Saved entries:
::::

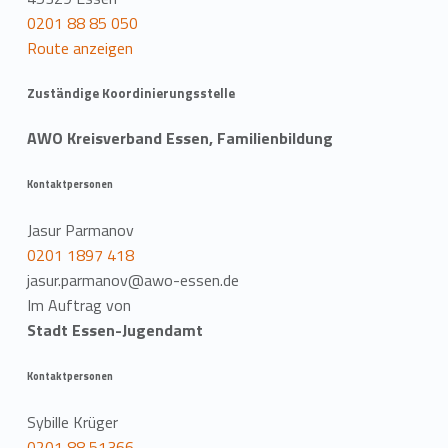
0201 88 85 050
Route anzeigen
Zuständige Koordinierungsstelle
AWO Kreisverband Essen, Familienbildung
Kontaktpersonen
Jasur Parmanov
0201 1897 418
jasur.parmanov@awo-essen.de
Im Auftrag von
Stadt Essen-Jugendamt
Kontaktpersonen
Sybille Krüger
0201 88 51366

::::

Would you quote, exactly and only, the lines from the one containing "Im Auftrag von" to the end of the entries?

Task response
Im Auftrag von
Stadt Essen-Jugendamt
Kontaktpersonen
Sybille Krüger
0201 88 51366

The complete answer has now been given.